Mais Leouan et Yeuse ne voyaient nulle part trace de ces préparatifs d’invasion. Les C.C.P. concentraient tous leurs efforts sur l’ancien Amertume Station qu’ils transformaient en camp d’extermination progressif. Désormais d’anciens Miliciens des C.C.P. se retrouvaient, le jour de leurs trente ans, embrigadés dans les T.V.F. Ils n’étaient pas très nombreux pour l’instant mais ils allaient le devenir au fur et à mesure.
— Quel âge avez-vous ? demanda Leouan à ce garçon joufflu qui servait d’intermédiaire avec la Cellule suprême.
— Je n’ai pas à vous le dire, répondit-il agacé.
— Vingt-neuf ?
— Vous n’avez pas le droit de mentir, hurla-t-il. Je n’ai pas vingt ans.
Il essuya la sueur de son visage avec sa manche. Il ne faisait que quinze degrés dans le train spécial de Leouan et la fourniture d’électricité laissait fort à désirer. Il y avait de longues coupures, fréquentes. On accusait les T.V.F. de sabotage. On en fusillait deux ou trois, en général des gens devenus trop improductifs.

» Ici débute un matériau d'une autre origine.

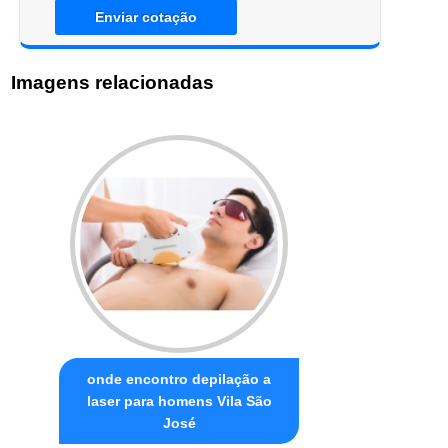
Enviar cotação
Imagens relacionadas
onde encontro depilação a
laser para homens Vila São
José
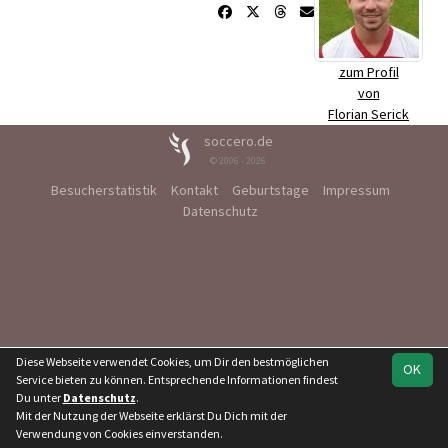
zum Profil
von
Florian Serick
soccero.de
© 2006 - 2026
Besucherstatistik
Kontakt
Geburtstage
Impressum
Datenschutz
Diese Webseite verwendet Cookies, um Dir den bestmöglichen
OK
Service bieten zu können. Entsprechende Informationen findest
Du unter
Datenschutz
.
Mit der Nutzung der Webseite erklärst Du Dich mit der
Verwendung von Cookies einverstanden.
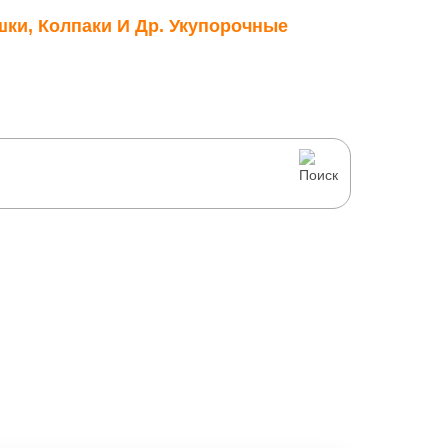
шки, Колпаки И Др. Укупорочные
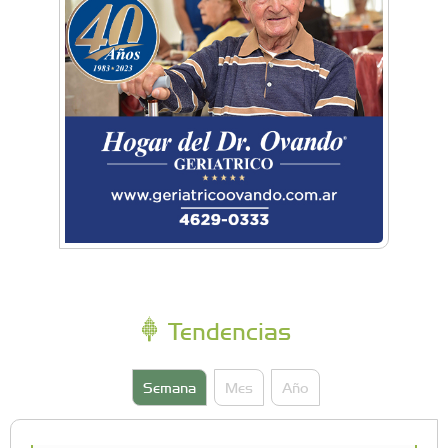
Tendencias
Semana
Mes
Año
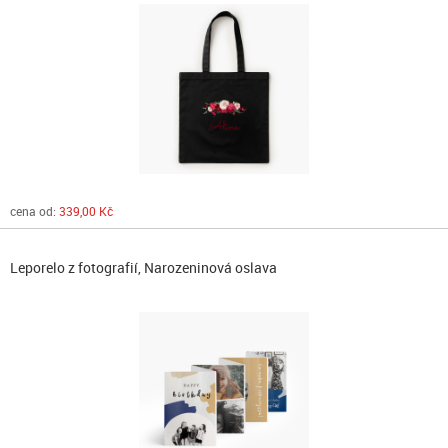
cena od:
339,00 Kč
Leporelo z fotografií, Narozeninová oslava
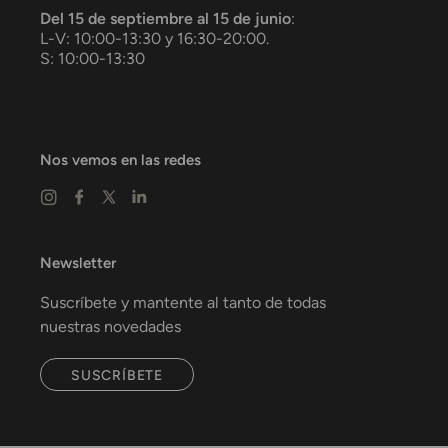
Del 15 de septiembre al 15 de junio
:
L-V: 10:00-13:30 y 16:30-20:00.
S: 10:00-13:30
Nos vemos en las redes
Newsletter
Suscríbete y mantente al tanto de todas
nuestras novedades
SUSCRÍBETE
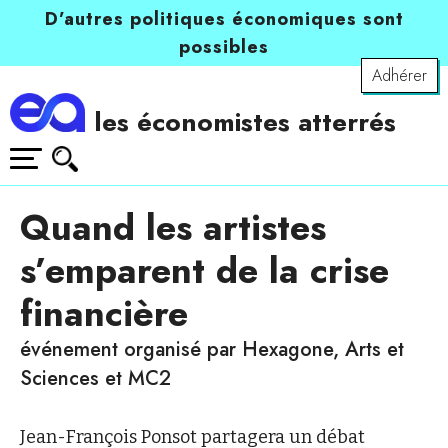
D’autres politiques économiques sont
possibles
Adhérer
les économistes atterrés
Quand les artistes
s’emparent de la crise
financière
événement organisé par Hexagone, Arts et
Sciences et MC2
Jean-François Ponsot partagera un débat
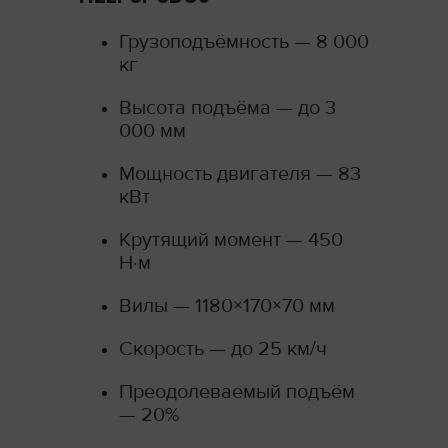
Грузоподъёмность — 8 000
кг
Высота подъёма — до 3
000 мм
Мощность двигателя — 83
кВт
Крутящий момент — 450
Н·м
Вилы — 1180×170×70 мм
Скорость — до 25 км/ч
Преодолеваемый подъём
— 20%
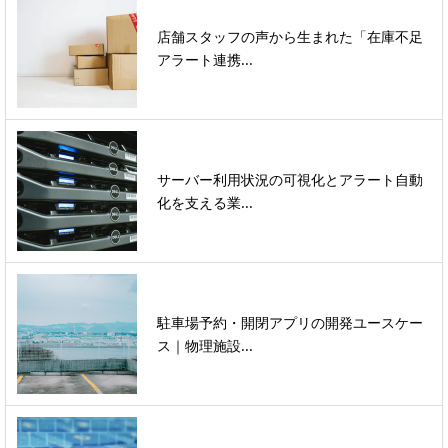
店舗スタッフの声から生まれた「在庫不足
アラート連携...
サーバー利用状況の可視化とアラート自動
化を支える業...
駐車場予約・開閉アプリの開発ユースケー
ス｜物理施設...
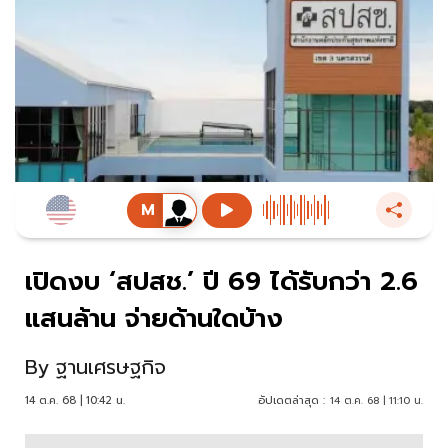
เปิดงบ ‘สปสช.’ ปี 69 ได้รับกว่า 2.6
แสนล้าน จ่ายด้านใดบ้าง
By
ฐานเศรษฐกิจ
14 ต.ค. 68 | 10:42 น.
อัปเดตล่าสุด :
14 ต.ค. 68 | 11:10 น.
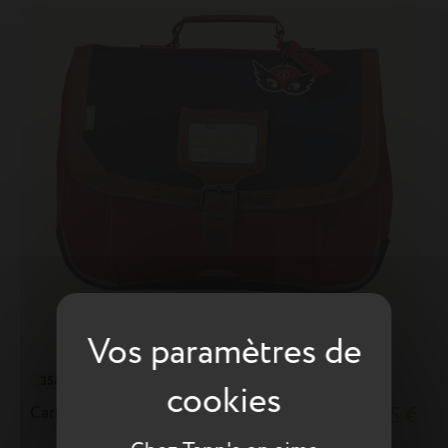
35cm
Cartable Arthur bicolore
66,55 €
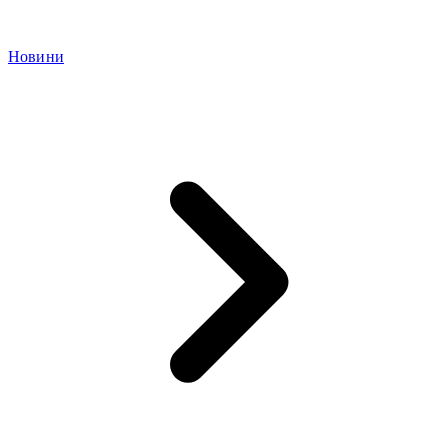
Новини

— Vous finirez dans le troisième cercle, lui dit Leouan avec un sourire gentil.
— Nous y finirons tous, lança-t-il. La Cellule suprême pense que le professeur Ikar ne peut vous être remis sans quelques précautions.
— Vous voulez combien de wagons d’huile en plus ? fit-elle sèchement. Ne jouez pas au plus fin avec nous.
Aba avait quelque peine à s’habituer à ce ton direct et brutal. Il aimait bien les longues tergiversations, les marchandages. Dans le fond, il n’avait que ça à faire et se plaisait à faire le larbin entre ses chefs et ces deux femmes.
— Il ne s’agit pas que de cela. C’est un ennemi du peuple. Il a des activités inutiles, sophistiquées. L’étude du Peuple du Froid ne correspond pas à un besoin vital de la population. C’est un parasite de la société moderne. Comme tous ceux qui passent plus de temps dans les vieux livres et les documents stupides.
— Vous raisonnez comme Lady Diana, se moqua Yeuse. Elle aussi se méfie des intellectuels. Elle voudrait bien modifier l’Histoire à son seul profit.
Aba ne restait pas coi devant de telles attaques. Il savait se retourner comme une crêpe, prouver que les motivations n’étaient jamais les mêmes, quand une Compagnie impérialiste paraissait avoir le même objectif que les C.C.P.
— Alors, combien de wagons supplémentaires ?
— De toute façon, nous voulons voir le professeur Ikar en bonne forme avant d’accepter le troc. Il nous accompagnera en dehors de cette ville.
— Jamais de la vie. Vous devrez livrer les quarante wagons-citernes avant.
— Donc le prix de la rançon est fixé à quarante ?
— Ce n’est pas une rançon, s’énerva Aba, juste un échange. Nous l’avons nourri, chauffé, logé longtemps pour un travail à peu près nul. Il est juste que nous soyons payés en retour.
— Vous fournirez les wagons, décréta Leouan, et la loco, le carburant nécessaire.
— Ce n’était pas prévu. Les wagons, c’est possible, mais le reste… Vous êtes sûres d’avoir l’autorisation de ce bandit de Mikado ?
— Nous l’aurons, dit Yeuse.
— Bien, je vais voir ce que je peux faire.
— Le professeur, quand aurons-nous l’autorisation de le rencontrer ?
— Bientôt.
Ils avaient fini par libérer les Roux de l’enclos. Leouan avait tellement insisté avec indignation que la Cellule suprême avait pris cette décision. On les avait reconduits aux confins de la cité et Leouan avait surveillé leur marche vers le sud-est jusqu’à ce qu’ils disparaissent.
— Toujours pas de nouvelles de l’expédition ?
— Non, aucune.
De toute façon, elles n’en auraient pas tant qu’elles n’iraient pas elles-mêmes dans le sud. Les gens du C.C.P. avaient une peur panique de la banquise.